McLean County Times

McLean County Times

Saturday, March 28, 2020

Livingston County voters set to decide on tax increase for senior home health programs

Local Government

By Sarah Downey | Mar 5, 2020

Livingston County residents will vote March 17 on two referendum questions about community healthcare. | Image by Steve Buissinne from Pixabay

Livingston County residents are preparing to vote March 17 on two referendum questions about community healthcare.

Residents will decide whether to provide the county a tax increase to benefit programs for seniors. A statement from Livingston County, posted on the WCSJ website, notes the tax would amount to $7.50 a year for the owner of a home valued at $100,000 and provide $185,000 for the programs.

Although voters passed similar measures in recent years, the tax was not implemented due to a discrepancy in the legal language.

Should the referenda pass this time, the county would begin the funding in December.

The in-home assistance program began in 2009 after the county closed its nursing home. County board members voted to end it in 2018 because it was meant to be temporary.

As more residents have sought such services, board members decided to put the question before voters.

County Health Department Administrator Jackie Dever told the Pantagraph that the Community Healthcare Program was to help local residents over 60 who demonstrated, after an in-home assessment, either a medical or social need to stay in their home, but who could not qualify for state assistance because their income was deemed too high. Most of the services provided to these clients were in-home blood draws, medication management, blood pressure checks, as well as help with housekeeping tasks, like laundry and meals, and hygiene like bathing.  
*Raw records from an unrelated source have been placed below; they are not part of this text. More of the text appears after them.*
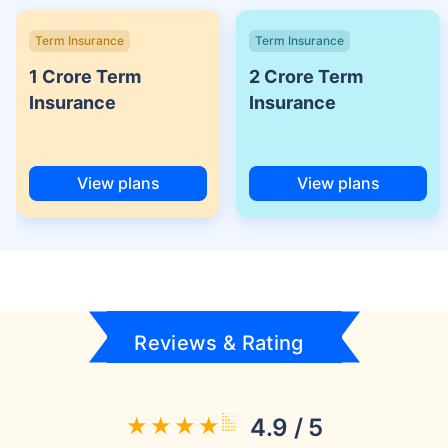
Term Insurance
Term Insurance
1 Crore Term
2 Crore Term
Insurance
Insurance
View plans
View plans
Reviews & Rating
4.9 / 5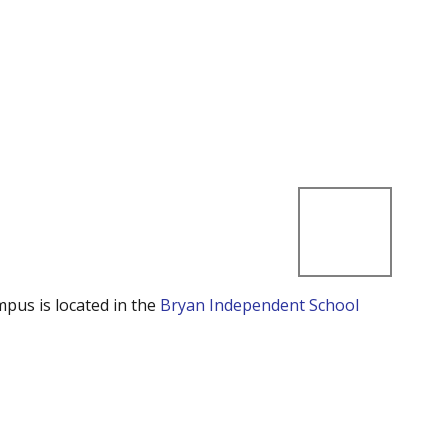
mpus is located in the
Bryan Independent School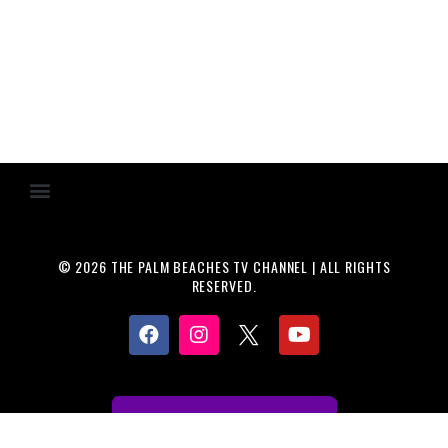
© 2026 THE PALM BEACHES TV CHANNEL | ALL RIGHTS
RESERVED.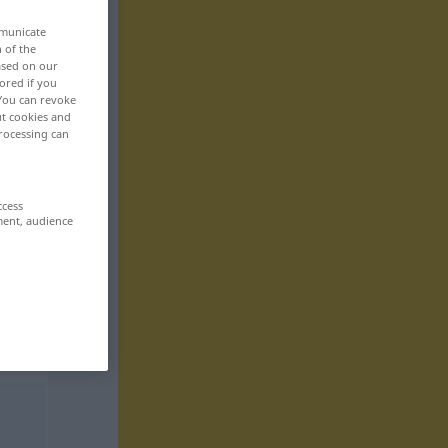
mmunicate
n of the
based on our
ored if you
 You can revoke
ut cookies and
rocessing can
ccess
ment, audience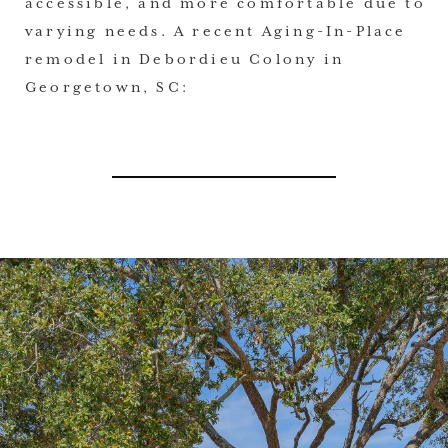
accessible, and more comfortable due to
varying needs. A recent Aging-In-Place
remodel in Debordieu Colony in
Georgetown, SC: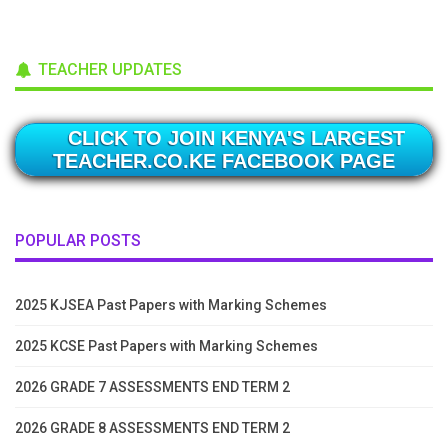
TEACHER UPDATES
CLICK TO JOIN KENYA'S LARGEST
TEACHER.CO.KE FACEBOOK PAGE
POPULAR POSTS
2025 KJSEA Past Papers with Marking Schemes
2025 KCSE Past Papers with Marking Schemes
2026 GRADE 7 ASSESSMENTS END TERM 2
2026 GRADE 8 ASSESSMENTS END TERM 2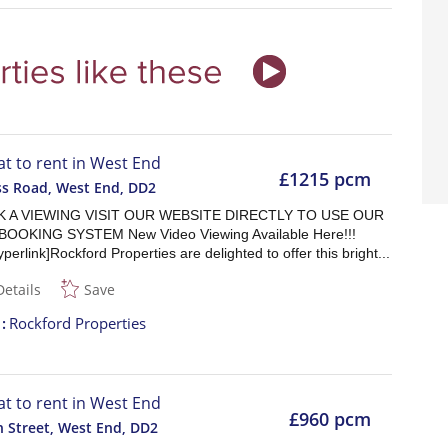
lat to rent in West End
£1215 pcm
ss Road, West End
,
DD2
 A VIEWING VISIT OUR WEBSITE DIRECTLY TO USE OUR
BOOKING SYSTEM New Video Viewing Available Here!!!
yperlink]Rockford Properties are delighted to offer this bright...
Details
Save
t
Rockford Properties
lat to rent in West End
£960 pcm
 Street, West End
,
DD2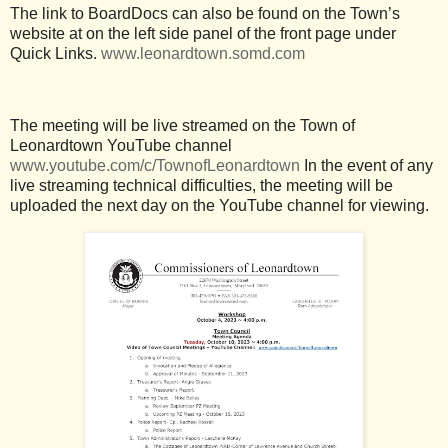
The link to BoardDocs can also be found on the Town’s
website at on the left side panel of the front page under
Quick Links.
www.leonardtown.somd.com
The meeting will be live streamed on the Town of
Leonardtown YouTube channel
www.youtube.com/c/TownofLeonardtown
In the event of any
live streaming technical difficulties, the meeting will be
uploaded the next day on the YouTube channel for viewing.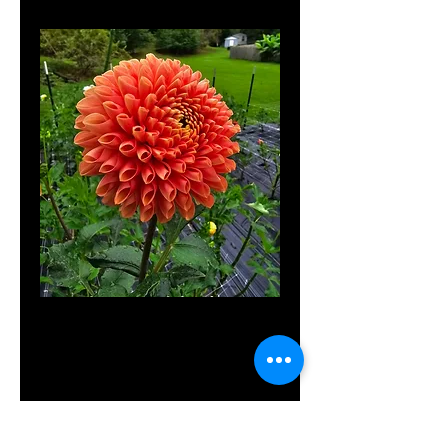
Jowey Linda
Price
$10.00
Out of Stock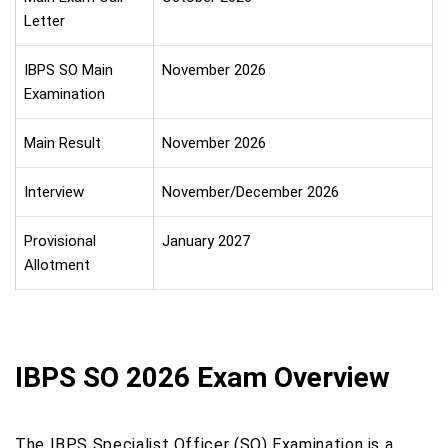
Letter
IBPS SO Main
November 2026
Examination
Main Result
November 2026
Interview
November/December 2026
Provisional
January 2027
Allotment
IBPS SO 2026 Exam Overview
The IBPS Specialist Officer (SO) Examination is a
The most recent Census figures, from 2010, show more than 15 percent of Livingston County residents are over age 65.

County board member Kathy Arbogast told the Pantagraph that she voted to put the March referenda before voters, and that she voted for them when casting her ballot a few weeks ago.

"The people who have lived in our county for so long — who have paid their taxes — it would be good of us to help them," Arbogast said.